An estimated 12,000 women are diagnosed with cervical cancer each year, and about one-third of these will die as a result of the cancer. However, cervical cancer is preventable and treatable with screening and follow-up treatment!

January was named Cervical Health Awareness Month by the American Social Health Association (ASHA) and the National Cervical Cancer Coalition to encourage women to receive regular screenings for cervical cancer and receive the HPV vaccine if eligible.

Although cervical cancer is highly preventable and treatable, it can still be very serious in women who are not vaccinated or screened regularly.

The American Cancer Society recommends that all women should begin cervical cancer screening at age 21. Women aged 21 to 29 should have a Pap test every 3 years. Beginning at age 30, the preferred way to screen it with a Pap test combined with an HPV test every 5 years. This is called co-testing and should continue until age 65. An alternative option for women 30-65 is to continue to receive only a Pap test every 3 years.

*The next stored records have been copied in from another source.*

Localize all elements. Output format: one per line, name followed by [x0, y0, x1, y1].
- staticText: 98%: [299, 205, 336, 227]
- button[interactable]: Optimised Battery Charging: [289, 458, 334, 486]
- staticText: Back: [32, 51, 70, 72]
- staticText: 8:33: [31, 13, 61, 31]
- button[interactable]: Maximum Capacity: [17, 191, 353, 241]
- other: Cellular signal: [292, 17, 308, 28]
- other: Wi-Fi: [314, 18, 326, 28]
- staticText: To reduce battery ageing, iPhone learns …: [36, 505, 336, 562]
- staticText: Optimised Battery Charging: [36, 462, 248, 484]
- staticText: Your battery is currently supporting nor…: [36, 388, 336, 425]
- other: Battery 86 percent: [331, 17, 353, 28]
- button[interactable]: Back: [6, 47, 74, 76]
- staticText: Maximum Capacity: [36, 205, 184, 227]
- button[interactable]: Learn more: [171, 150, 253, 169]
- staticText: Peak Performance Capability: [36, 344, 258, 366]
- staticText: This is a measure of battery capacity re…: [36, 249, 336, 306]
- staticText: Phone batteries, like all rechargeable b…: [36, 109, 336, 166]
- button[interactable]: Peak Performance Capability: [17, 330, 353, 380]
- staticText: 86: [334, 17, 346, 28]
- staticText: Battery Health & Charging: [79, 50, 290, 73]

Women who are at high risk for cervical cancer because of a compromised immune system may need to be screened more often. They should follow the recommendations of their health providers.

Screening tests offer the best chance to find cervical cancer in its early stages so that treatment may begin. Screening can also actually prevent most cervical cancers by finding abnormal cervical cell changes so that they can be treated before they become cervical cancer.

When found early, cervical cancer is one of the most successfully treatable cancers. In the U.S, the cervical cancer death rate declined by more than 50 percent over the last 30 years. This is thought to be due mainly to the effectiveness of screening with the Pap test.

During the month of January, encourage the women in your life to ask their healthcare provider if they are due for a cervical cancer screening. And, as always, follow the recommendations of your doctor when it comes to screening and prevention of cervical cancer.